Altrettanto interessante notare come si attribuisca a una mia ignoranza il giudizio su Hirst e interessante è anche il fatto che per parlare di arte bisogna oggi essere laureati in Storia dell’arte e infine che per capire delle opere artistiche è necessario aver studiato. Non essere un’esperta d’arte mi mette nella piacevole condizione di mettermi di fronte alle opere artistiche con innocenza e provare a capire quello che l’artista ha cercato tenacemente di esprimere; quindi cerco di documentarmi, nel modo in cui è possibile a noi comuni mortali. Mi giudico una vera conoscitrice di opere artistiche, semplicemente perché le guardo con passione; posso fare il catalogo come fa qualcuno dei commentatori e Don Giovanni con le sue donne.
Trovo rivoluzionari e sinceri i tagli di Fontana, apprezzo la provocatorietà dolorosa di Francis Bacon e sono atterrita dai quadri di Lucien Freud.

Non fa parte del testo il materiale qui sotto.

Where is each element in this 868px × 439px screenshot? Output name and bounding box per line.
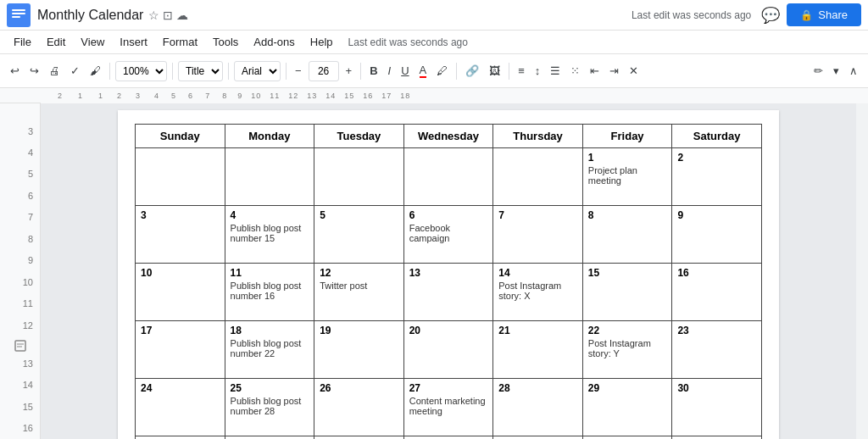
toolbar: ↩ ↪ 🖨 ✓ 🖌 100% Title Arial − + B I U A 🖊… — [0, 54, 868, 88]
app-icon — [7, 3, 31, 27]
menu-view[interactable]: View — [74, 34, 111, 50]
link-button[interactable]: 🔗 — [462, 63, 482, 79]
table-row: 10 11Publish blog post number 16 12Twitt… — [136, 264, 762, 321]
style-select[interactable]: Title — [178, 61, 223, 81]
zoom-select[interactable]: 100% — [115, 61, 167, 81]
doc-area[interactable]: Sunday Monday Tuesday Wednesday Thursday… — [41, 103, 856, 439]
doc-title[interactable]: Monthly Calendar — [37, 8, 143, 23]
header-friday: Friday — [582, 125, 672, 148]
font-size-decrease[interactable]: − — [292, 63, 305, 79]
menu-tools[interactable]: Tools — [206, 34, 245, 50]
cell-11: 11Publish blog post number 16 — [225, 264, 314, 321]
cell-21: 21 — [493, 321, 583, 379]
svg-rect-2 — [12, 13, 25, 14]
line-5: 5 — [0, 164, 40, 185]
table-row: 31 — [136, 436, 762, 440]
sep1 — [109, 63, 110, 80]
table-row: 1Project plan meeting 2 — [136, 148, 762, 206]
left-sidebar: 3 4 5 6 7 8 9 10 11 12 13 14 15 16 — [0, 103, 41, 439]
font-select[interactable]: Arial — [234, 61, 281, 81]
italic-button[interactable]: I — [385, 63, 395, 79]
bullet-list-button[interactable]: ⁙ — [567, 63, 583, 79]
line-16: 16 — [0, 418, 40, 439]
highlight-button[interactable]: 🖊 — [433, 63, 451, 79]
header-monday: Monday — [225, 125, 314, 148]
cell-23: 23 — [672, 321, 762, 379]
comment-button[interactable]: 💬 — [761, 6, 780, 25]
menu-format[interactable]: Format — [156, 34, 204, 50]
menu-file[interactable]: File — [7, 34, 38, 50]
last-edit-menu: Last edit was seconds ago — [348, 36, 468, 48]
cell-20: 20 — [403, 321, 493, 379]
header-wednesday: Wednesday — [403, 125, 493, 148]
edit-mode-button[interactable]: ✏ — [810, 63, 826, 79]
calendar-body: 1Project plan meeting 2 3 4Publish blog … — [136, 148, 762, 440]
cell-30: 30 — [672, 379, 762, 436]
table-row: 24 25Publish blog post number 28 26 27Co… — [136, 379, 762, 436]
indent-increase-button[interactable]: ⇥ — [606, 63, 622, 79]
cell-14: 14Post Instagram story: X — [493, 264, 583, 321]
ruler: 2 1 1 2 3 4 5 6 7 8 9 10 11 12 13 14 15 … — [41, 88, 868, 103]
table-row: 3 4Publish blog post number 15 5 6Facebo… — [136, 206, 762, 264]
list-button[interactable]: ☰ — [547, 63, 564, 79]
cell-26: 26 — [314, 379, 404, 436]
cell-blank — [225, 148, 314, 206]
star-icon[interactable]: ☆ — [148, 8, 159, 22]
top-bar: Monthly Calendar ☆ ⊡ ☁ Last edit was sec… — [0, 0, 868, 31]
clear-formatting-button[interactable]: ✕ — [626, 63, 642, 79]
cell-blank — [136, 148, 225, 206]
cell-blank — [225, 436, 314, 440]
text-color-button[interactable]: A — [416, 62, 431, 80]
menu-edit[interactable]: Edit — [40, 34, 72, 50]
svg-rect-0 — [7, 3, 31, 27]
cell-blank — [403, 436, 493, 440]
cell-8: 8 — [582, 206, 672, 264]
sep4 — [286, 63, 287, 80]
cell-7: 7 — [493, 206, 583, 264]
menu-help[interactable]: Help — [303, 34, 340, 50]
redo-button[interactable]: ↪ — [26, 63, 42, 79]
line-10: 10 — [0, 271, 40, 292]
bold-button[interactable]: B — [366, 63, 381, 79]
line-8: 8 — [0, 228, 40, 249]
align-button[interactable]: ≡ — [515, 63, 528, 79]
menu-insert[interactable]: Insert — [113, 34, 154, 50]
line-9: 9 — [0, 250, 40, 271]
notes-icon[interactable] — [14, 339, 27, 353]
cell-4: 4Publish blog post number 15 — [225, 206, 314, 264]
collapse-button[interactable]: ∧ — [846, 63, 861, 79]
indent-decrease-button[interactable]: ⇤ — [587, 63, 603, 79]
paint-format-button[interactable]: 🖌 — [86, 63, 104, 79]
cell-15: 15 — [582, 264, 672, 321]
view-mode-button[interactable]: ▾ — [830, 63, 843, 79]
cell-6: 6Facebook campaign — [403, 206, 493, 264]
header-tuesday: Tuesday — [314, 125, 404, 148]
cell-10: 10 — [136, 264, 225, 321]
sep2 — [172, 63, 173, 80]
menu-addons[interactable]: Add-ons — [247, 34, 301, 50]
font-size-input[interactable] — [309, 61, 339, 81]
menu-bar: File Edit View Insert Format Tools Add-o… — [0, 31, 868, 54]
line-13: 13 — [0, 353, 40, 374]
line-11: 11 — [0, 292, 40, 314]
line-spacing-button[interactable]: ↕ — [531, 63, 544, 79]
ruler-area: 2 1 1 2 3 4 5 6 7 8 9 10 11 12 13 14 15 … — [0, 88, 868, 103]
cell-13: 13 — [403, 264, 493, 321]
share-button[interactable]: 🔒 Share — [787, 3, 861, 26]
calendar-header-row: Sunday Monday Tuesday Wednesday Thursday… — [136, 125, 762, 148]
folder-icon[interactable]: ⊡ — [163, 8, 173, 22]
cell-blank — [314, 148, 404, 206]
undo-button[interactable]: ↩ — [7, 63, 23, 79]
spellcheck-button[interactable]: ✓ — [67, 63, 83, 79]
image-button[interactable]: 🖼 — [486, 63, 504, 79]
line-3: 3 — [0, 120, 40, 142]
underline-button[interactable]: U — [398, 63, 412, 79]
print-button[interactable]: 🖨 — [46, 63, 64, 79]
cloud-icon[interactable]: ☁ — [176, 8, 188, 22]
font-size-increase[interactable]: + — [342, 63, 356, 79]
cell-blank — [493, 436, 583, 440]
right-scrollbar[interactable] — [856, 103, 868, 439]
lock-icon: 🔒 — [800, 9, 813, 21]
page: Sunday Monday Tuesday Wednesday Thursday… — [118, 110, 779, 439]
sep5 — [360, 63, 361, 80]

Mi incanta la scultura di Moore, di Velasco e quella atroce di Demetz ma anche quella di Rodin. Se fossi ricca e in possesso di una grandissima casa mi comprerei arte concettuale (qualcuno forse vorrà precisare nella sua forma di “arte povera”) di Pino Pascali e soprattutto il molto ironico Primopianolabbra (siamo negli anni Sessanta) che non ha bisogno di essere spiegata, e un mucchio di opere di De Dominicis. Mentre avrei bisogno di qualcuno che mi spieghi cosa significa la testa di mucca, i puntini o le farfalle o il corpo del povero squalo custoditi alla Tate. Mi diverto davanti a Pistoletto; la Beecroft vista a Venezia tempo fa insieme alle teste di cammello immerse nella laguna di Not Vidal e al papa di Cattelan le ho trovate ingegnose ma un poco manieriste, già nell’aria.

Invece mi piace la nitidezza dei video di Bill Viola e il teatro di Alessandro Bergonzoni. Vorrei che ciascuno potesse liberamente apprezzare e parlare di arte senza paura di essere etichettato come incolto o ignorante, così come si parla liberamente di un piatto cucinato o di un romanzo.

Questa sono io; sì lo ammetto, imprecisa, ma libera.

Comunque la cosa più interessante è che colui che ha osato criticare Hirst, il pericoloso Julian Spalding, non sia stato ammesso alla conferenza stampa di apertura della mostra di Hirst alla Tate Gallery. Non è stato fatto entrare ma gentilmente invitato ad andarsene come persona non gradita. Deve aver toccato qualcosa di veramente profondo per obbligare i democratici inglesi ad escluderlo dalla conferenza stampa. Deve aver fatto paura. Mi piace essere in compagnia del suo coraggio più serio e meno superficiale del mio. In un’intervista pubblicata l’altro ieri su La Repubblica Spalding, indignato per essere stato cacciato, conclude:
…Dietro (le mostre di Hirst) c’è un’enorme operazione di marketing. Quando ha capito di non essere più un artista, Hirst si è presentato da Charles Saatchi che a sua volta dice di essere un collezionista ma in realtà è un commerciante che vende e compra arte. Saatchi ha deciso che le opere di Hirst si potevano vendere perché creavano shock. Ma lo shock non è che una tattica per far sospendere il tuo giudizio. Gli artisti possono sorprendere, ma è diverso dallo scioccare (…)”.

Scioccare è a mio avviso compito della pubblicità. E a proposito di pubblicitari, se qualcuno ricorda, Saatchi è stato qualche mese fa indicato come il complice o la vittima di una gigantesca truffa in cui una sedicente collezionista messicana immetteva sul mercato tramite la galleria londinese opere false di Pollock.

Per concludere: credo che le parole siano elementi delicati. Nati per definire e circoscrivere. Se viene meno questo loro compito, perdono di senso. Se tutto è arte, perché nessuno può più dire che qualcosa non lo è, allora l’arte non esiste più.